Friday, 08 December 2017 17:32

Beautiful: The Story of a Natural Woman

While I’d yet to see Beautiful: The Carole King Musical since it premiered to much acclaim (and a U.S. tour) a couple years ago, I entered the Cadillac Palace Theatre for its latest Chicago debut a lifelong Carole King fanboy. I knew her songs. I knew her story. But for a couple hours on Wednesday night, the cast of this latest touring production made me feel like I knew her.

But first, those songs. The audience, young and old, knew them all. The older ones, the ones who’d been there the first time around, giggled with nostalgia. And the rest of us – who know them from parents, from oldies radio, from YouTube, from simply being alive – were every bit as thrilled. From John Michael Dias’ mugging Neil Sedaka singing “Oh Carol” on national TV to his former high school flame, Carole Klein, to the ensemble’s medley of Brill Building tunes love-potioning and splish-splashing and yakkity-yakking, we were all Boomer kids taken back to a not-simpler time.

The real standouts of this jukebox time machine were two vocal quartets. Playing the parts of The Shirelles, Little Eva and her backing singers, and Janelle Woods and her own group, McKynleigh Alden Abraham, Traci Elaine Lee, Marla Louissaint, and Alexis Tidwell were magic as they brought classic takes on King’s “Will You Love Me Tomorrow” and “One Fine Day.” The dresses, the elegant moves, the wedding chapel harmonies, and those songs. Wow. They were only equaled by their male counterparts – Josh Dawson, Jay McKenzie, Avery Smith, and Kristopher Stanley Ward – whose coiffed hairdos, satin suits, and smooth moves as The Drifters made it look so easy as they doo-wopped and stepped to “Some Kind of Wonderful” and “Up on the Roof.” But Ms. King’s songs weren’t the only ones on display. While The Drifters did a nifty walk down Weil and Mann’s “On Broadway,” the rival songwriting duo’s “You’ve Lost That Lovin’ Feeling” was retaken from Tom Cruise’s boozy Top Gun barroom ballad by Matt Faucher and Dias again as The Righteous Brothers. Faucher’s baritone filled the Cadillac, and Dias’ high harmonies brought it home. Again, wow. Wish I’d been there the first time around, but this cast showed off their chops while paying quite a tribute to the classic songs and their songwriters who the story’s about.

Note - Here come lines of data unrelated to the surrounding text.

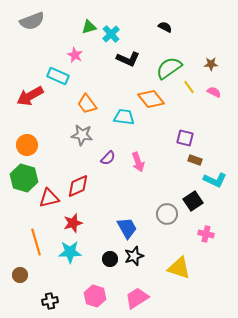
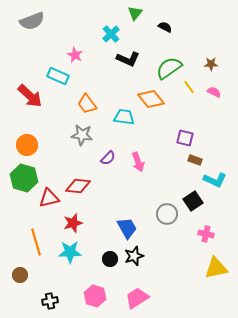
green triangle: moved 46 px right, 14 px up; rotated 35 degrees counterclockwise
red arrow: rotated 108 degrees counterclockwise
red diamond: rotated 30 degrees clockwise
yellow triangle: moved 37 px right; rotated 30 degrees counterclockwise
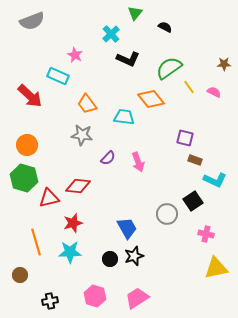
brown star: moved 13 px right
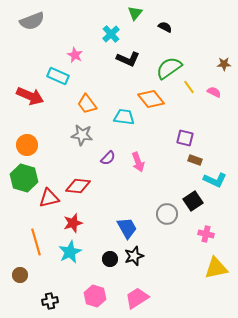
red arrow: rotated 20 degrees counterclockwise
cyan star: rotated 25 degrees counterclockwise
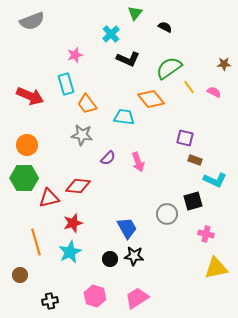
pink star: rotated 28 degrees clockwise
cyan rectangle: moved 8 px right, 8 px down; rotated 50 degrees clockwise
green hexagon: rotated 16 degrees counterclockwise
black square: rotated 18 degrees clockwise
black star: rotated 24 degrees clockwise
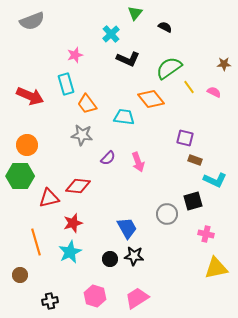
green hexagon: moved 4 px left, 2 px up
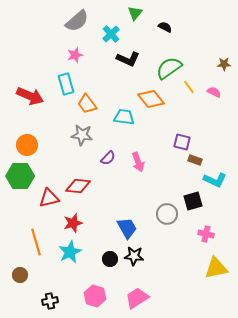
gray semicircle: moved 45 px right; rotated 20 degrees counterclockwise
purple square: moved 3 px left, 4 px down
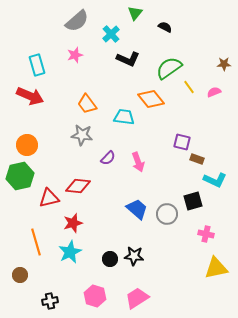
cyan rectangle: moved 29 px left, 19 px up
pink semicircle: rotated 48 degrees counterclockwise
brown rectangle: moved 2 px right, 1 px up
green hexagon: rotated 12 degrees counterclockwise
blue trapezoid: moved 10 px right, 19 px up; rotated 20 degrees counterclockwise
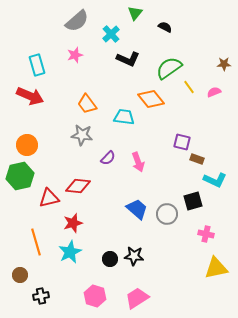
black cross: moved 9 px left, 5 px up
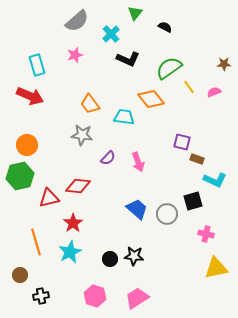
orange trapezoid: moved 3 px right
red star: rotated 18 degrees counterclockwise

And about that story. Again, as a fan, I knew the outline: NYC kids slave away in a Times Square hit-making sweatshop, soundtrack a generation, and one of them makes it big herself later on. But the main cast fleshed out the story’s characters. They took them from characters to people. James Clow’s gum-chewing, contract-signing Don Kushner was intimidating but encouraging. Sarah Goecke’s witty, Cole-Porter-wannabe wordsmith, Cynthia Weil, was a woman ahead of her time. Jacob Heimer’s neurotic lady’s man, Barry Mann, made you root for him. And Andrew Brewer’s smoldering but sensitive Gerry Goffin made you swoon, even as you knew the dirty dog was sneaking around on his Carole.

And Carole. Oh, Carole. As Neil Sedaka sang, “there will never be another.” And throughout the show, lead Sarah Bockel not only proved Sedaka right, giving us Carole King’s look and playing and voice, she gave us Carole Klein, the person. Many talented performers could probably approximate King’s hair or her vocals. But Bockel went beyond that, giving us the perky and precocious 16-year-old writing those hits and falling for that hunk. She gave us the broken but devoted young mother finding out not just who she’s married to – Bockel and Brewer’s chemistry was very sweet and seemed very real – but who she herself is. And she gave us that self, finally confident to write her own words, to tell her own story, to sing it loud, for a crowd, for us. And that story, of a woman claiming her soul from the lost and found and using it to give voice to not just a generation, but many generations to come, was what wowed the Cadillac’s crowd the most. The voices will make you applaud. The songs will make you nostalgic. But the story this cast and their show tell of this natural woman, this national treasure, will make you feel. It made me feel.